At the same time, I understood almost immediately why Haskell was (and still is) considered a language more admired than used. Even one of its most basic concepts, that of “monad,” has spawned a cottage industry of explanations, analogies, and videos. One notoriously useless explanation, famous enough to be autocompleted by Google, says: “A monad is simply a monoid in the category of endofunctors.”
The language is also more despised than explored. Steve Yegge, a popular cantankerous blogger of yesteryear, once wrote a satirical publication about how the Haskell community had finally managed to find the only “programmer in the industry who gives a shit about Haskell.” For programmers like Yegge, Haskell is synonymous with a kind of overly intellectualized and impractical language with little applicability in industry.
What Yegge didn’t understand, however, is that using Haskell is rarely a pragmatic decision. It is an intellectual question, even aesthetic. In essence, Haskell has more in common with the films of Charlie Kaufman than with other programming languages: very cerebral, charmingly unconventional and strangely tasteful; appreciated by those in the know and judged by outsiders as pretentious. Haskell is, you could say, a cult classic.
That Haskell never Its widespread adoption exemplifies a paradoxical truth in software engineering: great programming languages are not always good for programming.
Haskell is not inherently harder to learn than something like C, but the two languages pose different challenges. Writing in C is similar to precision engineering and requires the kind of attention required of an expert watchmaker. But Haskell code is actually mathematical expressions in code form. C is the engineering language par excellence. Haskell is a pure mathematician.
The skills of a good engineer and a good mathematician do not always overlap. The industry’s not-so-well-kept secret is that most programmers aren’t as good at math or logic as you might think. In general, this is fine. After all, many doctors would be poor molecular biologists, few lawyers are legal philosophers, and the vast majority of MBAs know nothing about econometrics. But this means that few programmers can truly master Haskell. This includes me, of course, whose legs go weak at seeing expressions like “F-coalgebra” and “font class metaprogramming.”

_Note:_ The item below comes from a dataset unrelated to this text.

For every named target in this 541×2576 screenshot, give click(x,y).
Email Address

Still, when I think about Haskell, a phrase about Martin Amis’s prose comes to mind: “the primacy he gives to style over matter.” Haskell programmers are style supremacists and it’s nothing to apologize for. In an industry often obsessed with utility and convenience, the Haskell community should not feel obligated to gather evidence of its usefulness. Instead, he should simply reply: What’s the problem with useless intellectual exercises?

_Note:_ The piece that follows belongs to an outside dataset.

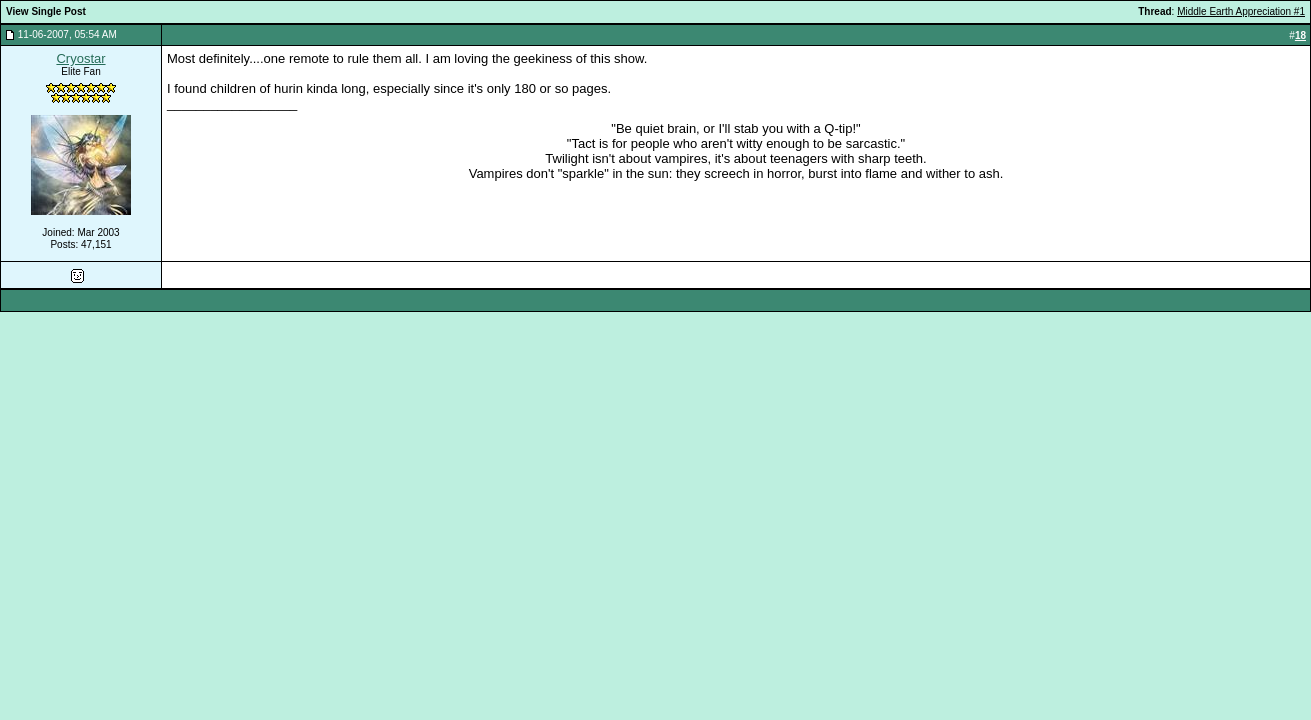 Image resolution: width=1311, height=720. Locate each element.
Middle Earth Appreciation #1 (1241, 11)
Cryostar (80, 58)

Because the thing about useless exercises is that they don’t stay useless for long. Even when “industry programmers” rejected Haskell, language designers took note. In recent years, a Haskell-style paradigm has become fashionable because of the wealth of benefits it offers: making certain categories of errors impossible by design, making the correctness of a program more provable, and allowing easy parallel computation. Some of the most anticipated updates that appear in new versions of imperative languages are those inspired by functional programming. In the end, Backus’s plea against von Neumann was heard. The programming has been released.